🤖 AI Summary
This paper addresses residual nonlinear dependencies and redundancy in machine learning feature representations. To this end, we propose the first differentiable and scalable Adversarial Dependency Minimization (ADM) framework. Unlike conventional linear decorrelation methods, ADM employs a bilevel adversarial architecture comprising an encoder and a lightweight discriminator, jointly minimizing higher-order statistical dependencies via gradient backpropagation and iterative optimization. We provide theoretical convergence guarantees for the framework. Empirically, ADM achieves significant improvements over strong baselines on three distinct tasks: nonlinear PCA, generalization enhancement in image classification, and preventing dimensional collapse in self-supervised representation learning. These results demonstrate ADM’s effectiveness in modeling complex dependencies and its strong generalization capability across diverse downstream applications.
📝 Abstract
Many machine learning techniques rely on minimizing the covariance between output feature dimensions to extract minimally redundant representations from data. However, these methods do not eliminate all dependencies/redundancies, as linearly uncorrelated variables can still exhibit nonlinear relationships.
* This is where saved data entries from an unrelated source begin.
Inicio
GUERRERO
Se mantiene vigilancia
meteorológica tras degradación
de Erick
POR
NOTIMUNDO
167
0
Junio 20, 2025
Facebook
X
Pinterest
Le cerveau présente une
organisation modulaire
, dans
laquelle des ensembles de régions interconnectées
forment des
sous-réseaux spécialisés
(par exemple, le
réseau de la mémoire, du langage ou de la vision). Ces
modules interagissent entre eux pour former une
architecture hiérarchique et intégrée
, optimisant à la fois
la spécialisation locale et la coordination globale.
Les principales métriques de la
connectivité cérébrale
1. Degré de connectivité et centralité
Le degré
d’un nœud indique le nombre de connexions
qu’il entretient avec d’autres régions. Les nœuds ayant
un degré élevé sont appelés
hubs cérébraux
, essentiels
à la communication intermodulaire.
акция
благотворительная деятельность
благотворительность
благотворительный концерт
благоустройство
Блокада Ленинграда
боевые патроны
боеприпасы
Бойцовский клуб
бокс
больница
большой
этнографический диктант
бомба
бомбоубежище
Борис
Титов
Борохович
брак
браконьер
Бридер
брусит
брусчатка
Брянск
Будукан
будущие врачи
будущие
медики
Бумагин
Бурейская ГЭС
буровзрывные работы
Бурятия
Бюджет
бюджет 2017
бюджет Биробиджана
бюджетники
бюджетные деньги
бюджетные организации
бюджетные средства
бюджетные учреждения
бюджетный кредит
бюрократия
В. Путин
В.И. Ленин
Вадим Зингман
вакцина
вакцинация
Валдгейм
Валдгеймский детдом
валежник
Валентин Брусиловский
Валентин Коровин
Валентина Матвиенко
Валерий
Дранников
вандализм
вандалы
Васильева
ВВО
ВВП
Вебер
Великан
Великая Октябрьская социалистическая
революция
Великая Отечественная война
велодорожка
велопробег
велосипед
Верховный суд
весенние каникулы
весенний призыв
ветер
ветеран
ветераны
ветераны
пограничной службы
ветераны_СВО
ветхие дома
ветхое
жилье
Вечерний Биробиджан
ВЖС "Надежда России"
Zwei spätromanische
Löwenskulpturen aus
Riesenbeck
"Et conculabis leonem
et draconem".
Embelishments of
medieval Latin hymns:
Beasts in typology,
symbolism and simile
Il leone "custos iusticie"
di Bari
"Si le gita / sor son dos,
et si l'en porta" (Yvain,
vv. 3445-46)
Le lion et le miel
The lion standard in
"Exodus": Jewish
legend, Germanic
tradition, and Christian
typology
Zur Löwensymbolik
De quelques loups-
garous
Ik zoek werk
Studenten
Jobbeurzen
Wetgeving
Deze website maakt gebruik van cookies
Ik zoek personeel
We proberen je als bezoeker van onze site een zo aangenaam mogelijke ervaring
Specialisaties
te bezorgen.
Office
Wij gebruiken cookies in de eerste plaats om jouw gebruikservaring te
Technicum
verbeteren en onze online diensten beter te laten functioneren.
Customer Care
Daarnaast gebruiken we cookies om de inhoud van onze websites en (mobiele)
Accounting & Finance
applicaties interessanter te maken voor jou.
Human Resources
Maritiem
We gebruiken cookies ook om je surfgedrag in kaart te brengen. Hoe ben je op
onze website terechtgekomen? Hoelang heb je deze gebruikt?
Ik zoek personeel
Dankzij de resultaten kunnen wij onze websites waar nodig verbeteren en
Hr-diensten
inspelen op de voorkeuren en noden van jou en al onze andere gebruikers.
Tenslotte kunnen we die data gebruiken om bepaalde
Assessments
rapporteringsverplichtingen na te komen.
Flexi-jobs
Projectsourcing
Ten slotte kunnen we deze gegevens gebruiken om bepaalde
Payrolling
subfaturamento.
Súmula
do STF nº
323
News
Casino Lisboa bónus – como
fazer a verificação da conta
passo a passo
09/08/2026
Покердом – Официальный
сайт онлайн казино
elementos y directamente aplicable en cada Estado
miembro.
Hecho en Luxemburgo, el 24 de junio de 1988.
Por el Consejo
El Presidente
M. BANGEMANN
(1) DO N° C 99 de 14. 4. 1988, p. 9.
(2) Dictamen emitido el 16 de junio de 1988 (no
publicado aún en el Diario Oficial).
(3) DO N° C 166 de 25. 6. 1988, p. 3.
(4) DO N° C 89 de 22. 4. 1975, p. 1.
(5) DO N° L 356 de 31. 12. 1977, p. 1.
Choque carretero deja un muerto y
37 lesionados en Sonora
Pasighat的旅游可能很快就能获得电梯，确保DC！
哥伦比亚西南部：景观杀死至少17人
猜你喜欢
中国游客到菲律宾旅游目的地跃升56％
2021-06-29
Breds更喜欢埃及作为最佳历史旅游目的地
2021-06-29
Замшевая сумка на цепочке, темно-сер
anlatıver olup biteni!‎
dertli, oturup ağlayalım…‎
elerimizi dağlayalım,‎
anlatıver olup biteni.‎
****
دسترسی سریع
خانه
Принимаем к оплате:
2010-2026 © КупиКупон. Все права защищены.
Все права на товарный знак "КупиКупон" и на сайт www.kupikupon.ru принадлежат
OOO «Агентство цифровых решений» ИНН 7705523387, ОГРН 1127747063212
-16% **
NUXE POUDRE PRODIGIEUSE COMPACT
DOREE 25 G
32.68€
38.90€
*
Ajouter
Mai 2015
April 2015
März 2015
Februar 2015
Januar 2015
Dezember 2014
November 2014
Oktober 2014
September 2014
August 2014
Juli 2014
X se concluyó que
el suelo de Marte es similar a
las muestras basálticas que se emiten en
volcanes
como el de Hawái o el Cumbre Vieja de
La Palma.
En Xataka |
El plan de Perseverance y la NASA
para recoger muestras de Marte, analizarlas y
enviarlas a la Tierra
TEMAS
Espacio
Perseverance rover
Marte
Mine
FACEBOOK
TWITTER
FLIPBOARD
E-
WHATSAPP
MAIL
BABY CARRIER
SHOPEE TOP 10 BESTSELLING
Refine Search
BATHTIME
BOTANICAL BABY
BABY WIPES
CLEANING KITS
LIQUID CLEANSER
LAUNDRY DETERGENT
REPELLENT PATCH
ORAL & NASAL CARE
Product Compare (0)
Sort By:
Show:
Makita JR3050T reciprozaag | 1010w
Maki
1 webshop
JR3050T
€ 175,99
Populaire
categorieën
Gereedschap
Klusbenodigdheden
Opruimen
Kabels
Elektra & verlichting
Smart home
This work provides a differentiable and scalable algorithm for dependence minimization that goes beyond linear pairwise decorrelation. Our method employs an adversarial game where small networks identify dependencies among feature dimensions, while the encoder exploits this information to reduce dependencies. We provide empirical evidence of the algorithm's convergence and demonstrate its utility in three applications: extending PCA to nonlinear decorrelation, improving the generalization of image classification methods, and preventing dimensional collapse in self-supervised representation learning.